Em La Nación, Mário Vargas Llosa considerou Santa Evita: “um mural sociopolítico, uma reportagem, um documento histórico, uma fantasia histérica, uma gargalhada surrealista e um radioteatro terno e comovedor. Tem a ambição decidida que dá impulso aos grandes projectos narrativos, e há nela, sob os alardes imaginativos, um trabalho de formiga e uma destreza consumada para dispor o rico material numa estrutura novelesca que aproveita até ao limite as possibilidades da anedota” (Fevereiro de 1996).
O futuro do jornalismo Neste momento, Tomás Eloy Martínez está a escrever “uma novela sobre a vida quotidiana na Argentina durante a ditadura militar” e, por encomenda de uma editora inglesa, um texto sobre o mito do Olimpo, “tomando três modelos: o de Homero, na Ilíada/Odisseia; o dos nazis glosado por Hitler, pelo arquitecto Albert Speer e pela cineasta Leni Riefenstahl, e o argentino. Durante a ditadura militar, havia um campo de concentração na Argentina que se chamava assim. Para aumentar a perversidade da coisa, havia um letreiro à entrada, onde se podia ler: Os que aqui entram perdem a sua identidade. Os guardas são todos deuses”.
Aos 72 anos, Tomás Eloy Martínez está, pois, bem longe de acalentar projectos de reforma. Na Rutgers University, em New Jersey (Estados Unidos) ocupa o posto de “resident writer” do Departamento de Literatura Latino-Americana, onde escreve e responde a perguntas de alunos de doutoramento. Simultaneamente escreve crónicas para El Pais, New York Times e o argentino La Nación. “Sem imposição de tema, vou escrevendo sobre qualquer filme, livro ou episódio que, por qualquer razão, me impressione.

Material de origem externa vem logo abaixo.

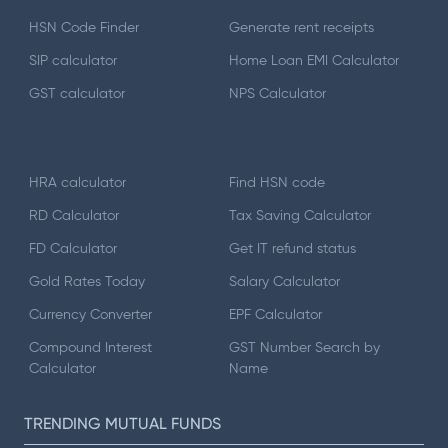
HSN Code Finder
Generate rent receipts
SIP calculator
Home Loan EMI Calculator
GST calculator
NPS Calculator
HRA calculator
Find HSN code
RD Calculator
Tax Saving Calculator
FD Calculator
Get IT refund status
Gold Rates Today
Salary Calculator
Currency Converter
EPF Calculator
Compound Interest
GST Number Search by
Calculator
Name
TRENDING MUTUAL FUNDS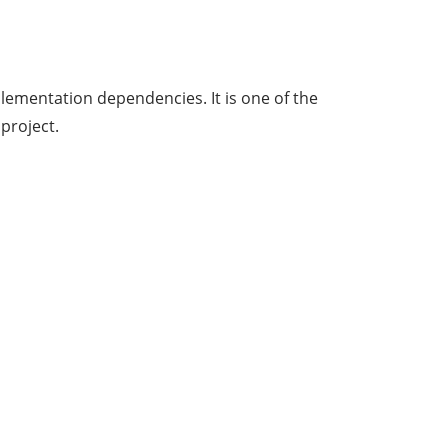
lementation dependencies. It is one of the
project.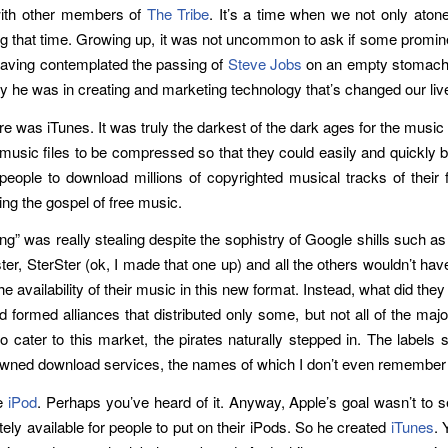
with other members of
The Tribe
. It’s a time when we not only atone
g that time. Growing up, it was not uncommon to ask if some promine
Having contemplated the passing of
Steve Jobs
on an empty stomach, 
ary he was in creating and marketing technology that’s changed our liv
e was iTunes. It was truly the darkest of the dark ages for the music
 music files to be compressed so that they could easily and quickly b
people to download millions of copyrighted musical tracks of their f
ng the gospel of free music.
ring” was really stealing despite the sophistry of Google shills such a
, SterSter (ok, I made that one up) and all the others wouldn’t have 
 availability of their music in this new format. Instead, what did they
 formed alliances that distributed only some, but not all of the major
o cater to this market, the pirates naturally stepped in. The labels 
l-owned download services, the names of which I don’t even remembe
he
iPod
. Perhaps you’ve heard of it. Anyway, Apple’s goal wasn’t to se
tely available for people to put on their iPods. So he created
iTunes
. 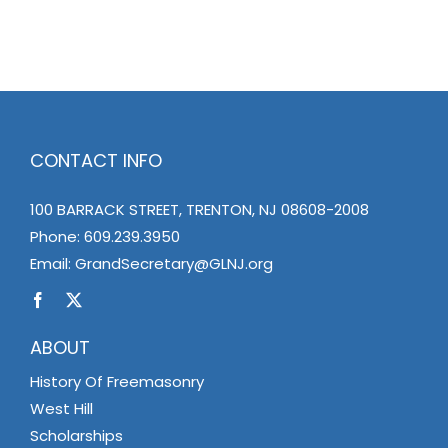
News
Members
CONTACT INFO
100 BARRACK STREET, TRENTON, NJ 08608-2008
Phone:
609.239.3950
Email:
GrandSecretary@GLNJ.org
ABOUT
History Of Freemasonry
West Hill
Scholarships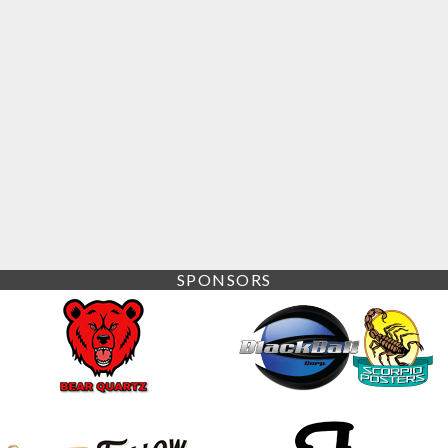
SPONSORS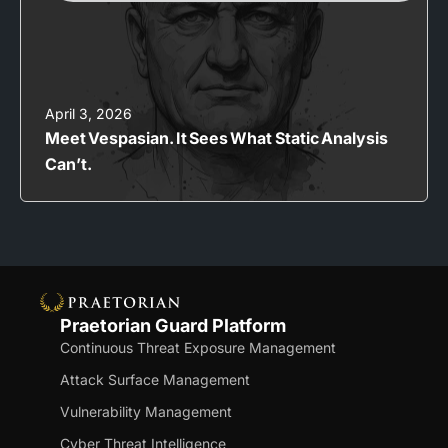
April 3, 2026
Meet Vespasian. It Sees What Static Analysis
Can’t.
Praetorian Guard Platform
Continuous Threat Exposure Management
Attack Surface Management
Vulnerability Management
Cyber Threat Intelligence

A crónica é um género que me agrada muito na medida em que permite cruzar, tanto quanto possível, as linguagens do jornalismo e da literatura”. Eloy Martínez está mesmo convencido que o género é mais actual do que nunca neste momento em que a comunicação se transforma de modo radical: “O jornalismo é simultaneamente informação e narração. A primeira já é oferecida em tempo record pela televisão e Internet, o que torna a imprensa cada vez menos imprescindível. Perante isso, temos de estar conscientes de que as pessoas compram jornais para procurar interpretação e que o nosso público será cada vez mais constituído por pessoas cultas e de maior poder aquisitivo”. Será com essa consciência que, a breve prazo, se ocupará da direcção do suplemento literário mais antigo de todo o continente americano, o do diário La Nación. Precederam-no, entre outros, nomes maiores da cultura hispânica como José Martí, Ruben Darío, Ortega y Gasset ou Miguel de Unamuno. Mas, uma vez mais, este homem, a quem apaixonam as zonas mais recônditas da alma, não vira a cara ao desafio nem se deixa intimidar.